Parece que a complexidade do desafio já foi definido pela filosofia antiga ao resumi-lo na conhecida formulação: a espécie humana existe como os minerais, existe e vegeta como os vegetais, existe e vegeta e sente como os animais, existe, vegeta e sente, tem consciência, sabe e conhece como os animais, porém, distancia-se e coloca-se num patamar acima e além dos demais, pela Inteligência Reflexa ou, em outras palavras pela capacidade de Refletir. Ainda em outras palavras. A espécie humana está inserida existencialmente na litosfera, na biosfera, na atmosfera, mas, pela inteligência reflexa distancia-se das demais espécies dando origem à Noosfera. O nível de conhecimento que hoje temos do mundo animal, mais especificamente das categorias taxonômicas mais evoluídas, autoriza atribuir a elas alguma forma de consciência e inteligência. Por isso mesmo que os animais embora tenham inteligência e consciência do que está acontecendo em sua volta, falta-lhes um atributo exclusivamente humano que, resumido, pode ser conceituado da seguinte forma: O animal sabe e tem consciência do que está acontecendo em seu derredor, o homem além de saber e ter consciência, pela capacidade reflexiva, é capaz de entender o “porque” do seu saber.

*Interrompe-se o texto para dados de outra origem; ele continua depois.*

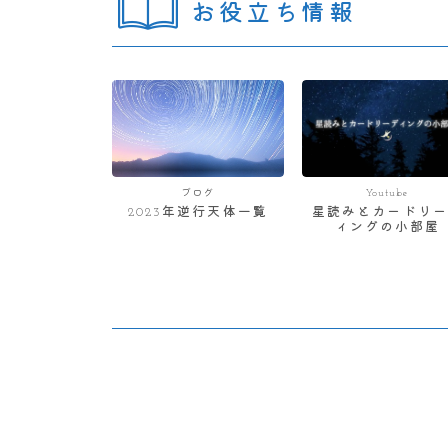
お役立ち情報
ブログ
Youtube
2023年逆行天体一覧
星読みとカードリー
ィングの小部屋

Sobre esse panorama como fundo, decidi-me a colocar no papel uma série de reflexões que ocuparam não poucos momentos, para não dizer incontáveis horas dos 60 anos dedicados ao fascinante campo da Antropologia, a ciência que tem como objeto formal o Homem nas suas diversas dimensões como espécie biológica, isto é, “nascido da terra” e que lhe confere as características de uma espécie taxonômica como todas demais e lhe oferece os meios de sobrevivência e perpetuação biológica. Em sendo assim, consolida-se uma autêntica simbiose entre a alma humana e o meio geográfico em que constrói suas culturas e dimensiona e direciona as peculiaridades da história de cada povo.
Os textos que seguem não são apresentados no formato de um livro convencional com os capítulos organicamente alinhados. Vem no formato de “Reflexões avulsas”, mas, com o objetivo subliminar de chamar a atenção que a plenitude do conhecimento do homem envolve uma complexidade e uma multiplicidade de abordagens que se complementam em busca da verdade: donde vem, porque está aqui e qual o sentido, qual a razão da sua existência e qual é seu destino final. As respostas para essas interrogações são possíveis sob a condição de todas as áreas do conhecimento se darem as mãos, intercambiarem resultados e, num esforço interdisciplinar sincero e isento, avaliarem os resultados produzidos pelas Ciências Naturais, as Ciências do Espírito, as Ciências Humanas, as Letras e as Artes. Uma das reflexões que seguem leva o título que resume em quatro palavras o tamanho do desafio: “Doctrina multiplex, Veritas una” ou “As Doutrinas são muitas, a Verdade uma só”.